Faruk Sümer, “Bu boy, Reşided-din Oğuznâmesinde hükümdar çıkaran beş boyundan biri olarak zikredilir. Yine Reşide’d-din’de Harizm Şahlar hanedanının da bu boydan çıktığı söylenir ise de bunu kabul etmeye imkân yoktur. Beğ-Dililer Safevi Devleti kuruluşuna katılmışlardır. Bununla ilgili olarak onlardan önemli bir kol İran’a gitmiştir. Bundan başka XVI. Yüzyılda Boz-Ulus ve Yeni-İlarasında, Kuzey Suriye’deki ana koldan ayrılmış Beğ-Dili kolları görüldüğü gibi, İç-İl bölgesinde de müstakil bir Beğ-Dili oymağı vardır.”[8] demektedir.

1535’lerde Halep Türkmenleri içindeki Beğdili boyunun 40 obası vardı. Bu obaların vergi nüfusuna esas 1684 hane ve 244 Mücerreddi vardı. XVI. yüzyılda Beğ-Dili’ye ait tahrir defterlerinde 23 Beğdili yer adına rastlanmıştır. Beğ-Dililer Kuzey Suriye’deki Türkmenlerin Boz-Ok kolunu meydana getiren boylardan biri idi. Beydililerin bir bölümünün, başka Oğuz boylarıyla birlikte Selçuklu Devletinin kuruluşuna ve Anadolu’nun fethine katıldığı öne sürülür. Selçuklu devletinin kuruluşuna katılmayıp kendi boy ve geleneklerini koruyan Beydililer ise, XII. yy. ortasında Horasan’da Selçuklu hükümdarı Sultan Sencer’i yenerek esir almışlardı. Daha sonra Moğol istilasından kaçarak (XIII. yy.) Azerbaycan ve Doğu Anadolu’ya göç ettiler. Moğol istilasının yayılmasıyla başka Türkmenler ile birlikte Suriye’ye giderek yeni kurulan Memluk devletine sığındılar.

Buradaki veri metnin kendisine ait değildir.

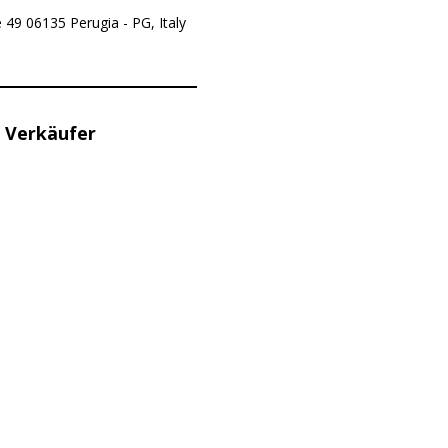
e 49 06135 Perugia - PG, Italy
 Verkäufer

XIV. yy.da Beydili boyuna, Gazze’den Kozan ve Diyarbakır’a değin uzanan bölgelerde yaşayan Türkmen boyları arasında rastlanmaktadır. Moğol egemenliğinin ortadan kalkmasıyla (XIV. yy.) harekete geçen Suriye Türkmenleri ile birlikte, Beydili boyunun da önemli bir bölümü, Suriye’den ayrılıp Güney ve Doğu Anadolu’ya ve İran’a gitmiş; Dulkadiroğulları, Ramazanoğulları beyliklerinin, Akkoyunlu ve Safevi devletlerinin kurulması ve gelişmesinde önemli rol oynamışlardır. XIV. yy. da Anadolu’daki Beydililer’in en büyük bölümü, Halep Türkmenleri arasında yaşıyordu. Yazın Uzunyayla ve Sivas’ın güneyindeki kesimlerde, kışın Halep ve çevresinde göçebe bir yaşam sürdüren Halep Türkmenleri, XVII. yy. da Orta ve Batı Anadolu ile Marmara bölgesine yerleştirildiler.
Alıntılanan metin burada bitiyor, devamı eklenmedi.